Going line by line through the records below, count those containing the word "privacy", then give only the count.
(Extracted information)
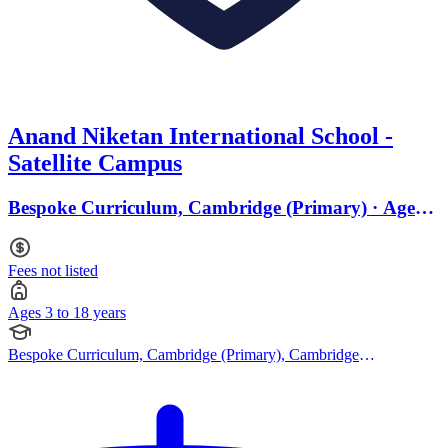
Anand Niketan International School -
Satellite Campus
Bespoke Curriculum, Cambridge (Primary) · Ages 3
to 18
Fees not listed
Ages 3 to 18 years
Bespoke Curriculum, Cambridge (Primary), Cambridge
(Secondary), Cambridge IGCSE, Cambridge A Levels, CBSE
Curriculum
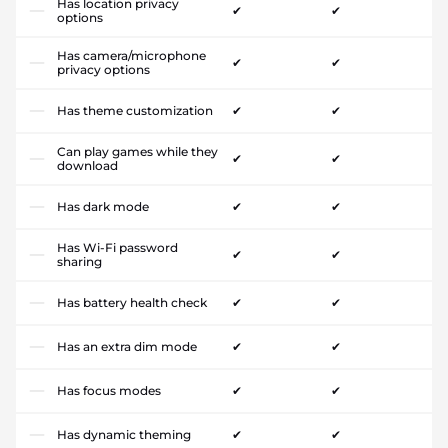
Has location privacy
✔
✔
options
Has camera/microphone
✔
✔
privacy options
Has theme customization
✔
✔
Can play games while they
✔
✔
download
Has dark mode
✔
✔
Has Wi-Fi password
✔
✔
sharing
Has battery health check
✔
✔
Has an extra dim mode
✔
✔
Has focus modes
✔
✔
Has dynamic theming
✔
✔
(End Extracted information)
(Extracted information)
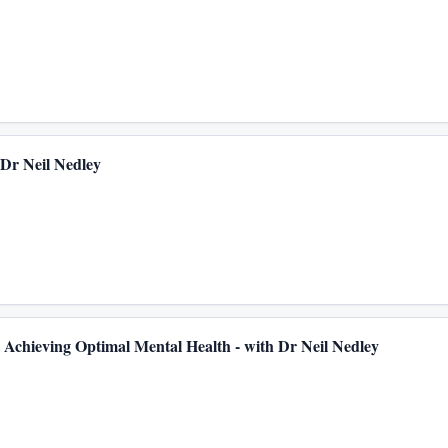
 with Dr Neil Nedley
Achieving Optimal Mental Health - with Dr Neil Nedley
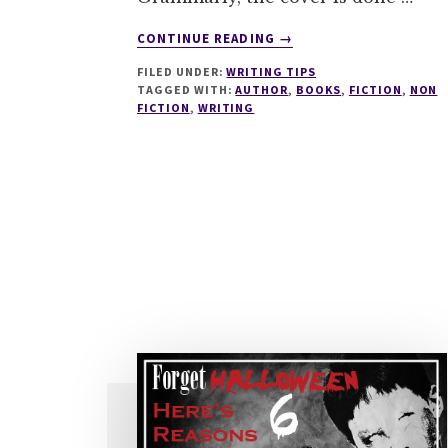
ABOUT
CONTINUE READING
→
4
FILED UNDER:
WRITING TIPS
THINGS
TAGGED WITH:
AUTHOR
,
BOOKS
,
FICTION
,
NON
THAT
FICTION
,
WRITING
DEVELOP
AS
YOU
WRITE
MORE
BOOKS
(End Extracted information)
__Answer to the exercise__:
2